With the Queen of England’s death as well as the EU energy crisis topping headlines, followed by the enduring Ukraine war, too few in the West seem to realize that a major crisis has been brewing in the Mediterranean which could see two NATO members enter a shooting war.
This article was originally published by ZeroHedge.
Greece has taken the unprecedented step of informing NATO HQ, the EU, and UN that a Ukraine-style war is looming with Turkey. The two have long been locked in disputes over maritime rights, the status of Greece’s Aegean islands, and airspace violations.
The letters from Athens, sent earlier this week, blasted Turkish leader Recep Tayyip Erdoğan growing war rhetoric which had expressly threatened Greece in a weekend speech, “we may come down suddenly one night” and that the “the price will be heavy.” Erdogan has accused Athens of militarizing islands off Turkey’s coast in contravention of historic treaties.
The formal letters to Europe and the UN denounced Turkey’s “openly threatening” and “inflammatory” statements”. Citing contents from the letters, The Associated Press underscored the seriousness of the situation, comparing tensions to Russia-Ukraine levels just prior to the Russian invasion:
Greece’s government has written to the country’s NATO and European Union partners and the head of the United Nations, asking them to formally condemn increasingly aggressive talk by officials in neighboring Turkey and suggesting that current bilateral tensions could escalate into a second open conflict on European soil.
In the letters, copies of which were seen Wednesday by The Associated Press, Greek Foreign Minister Nikos Dendias said the behavior of his country’s historic regional rival — and NATO ally — should be censured by the three bodies.
“By not doing so in time or by underestimating the seriousness of the matter, we risk witnessing again a situation similar to that currently unfolding in some other part of our continent,” he wrote, in an allusion to the war in Ukraine. “This is something none of us would really wish to see.”
The letters also said that Erdogan’s words are stoking a war posturing in Turkish society, as his remarks “imbue the Turkish people with hatred, enmity and contempt towards their Greek neighbors”.
Greece’s foreign ministry has at the same time repeatedly denounced the “outrageous daily slide” of threats and hostile rhetoric coming out of Ankara, and also from Turkish media outlets. Ahead of the formal letters submitted to to the EU, UN, and NATO, a statement vowed, “We will inform our allies and partners on the content of the provocative statements… to make it clear who is setting dynamite to the cohesion of our alliance during a dangerous period.”
Deutsche Welle: “Turkish nationalist Devlet Bahceli (right) showed a map on which key islands are marked as Turkish territory.” State media has been filled with such inflammatory content of late.

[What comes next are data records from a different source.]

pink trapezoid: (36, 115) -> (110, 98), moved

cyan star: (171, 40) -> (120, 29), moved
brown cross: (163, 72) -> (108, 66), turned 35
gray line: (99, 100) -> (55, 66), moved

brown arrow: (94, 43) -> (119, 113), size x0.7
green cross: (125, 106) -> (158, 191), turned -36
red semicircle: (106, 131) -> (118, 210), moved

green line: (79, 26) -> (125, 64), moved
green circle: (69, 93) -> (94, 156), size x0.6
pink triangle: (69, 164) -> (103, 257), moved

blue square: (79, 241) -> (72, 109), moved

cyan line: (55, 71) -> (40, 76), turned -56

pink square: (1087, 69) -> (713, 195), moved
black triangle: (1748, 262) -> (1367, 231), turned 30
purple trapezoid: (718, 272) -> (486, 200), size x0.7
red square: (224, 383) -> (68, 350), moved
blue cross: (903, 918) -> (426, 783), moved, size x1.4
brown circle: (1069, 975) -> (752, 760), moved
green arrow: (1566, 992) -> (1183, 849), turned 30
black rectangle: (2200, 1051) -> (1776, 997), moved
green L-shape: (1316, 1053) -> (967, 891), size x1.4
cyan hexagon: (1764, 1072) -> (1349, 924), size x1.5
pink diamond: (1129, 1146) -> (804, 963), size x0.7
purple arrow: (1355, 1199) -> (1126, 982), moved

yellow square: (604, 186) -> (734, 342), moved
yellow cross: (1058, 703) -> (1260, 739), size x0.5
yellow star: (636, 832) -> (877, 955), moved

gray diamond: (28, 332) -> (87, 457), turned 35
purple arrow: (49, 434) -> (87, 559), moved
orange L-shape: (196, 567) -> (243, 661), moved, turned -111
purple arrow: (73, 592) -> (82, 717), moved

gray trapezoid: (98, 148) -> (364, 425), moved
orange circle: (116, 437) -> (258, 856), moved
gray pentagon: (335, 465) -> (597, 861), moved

For years, Turkey, Greece and Cyprus have been at odds over expanding Turkish oil and gas drilling rights in the eastern Mediterranean. Turkey is using its occupation of northern Cyprus to say that all waters encircling the island are fair game for its research and drilling vessels. Over the last half-century there’s been at least a couple of occasions where tensions where so high there were fears of a military conflict breaking out.
Other EU members, particularly France, have strongly supported EU-member Cyprus’ condemnation of incursions in its territorial waters. France has even conducted a series of joint exercises with Greece and Cyprus in solidarity.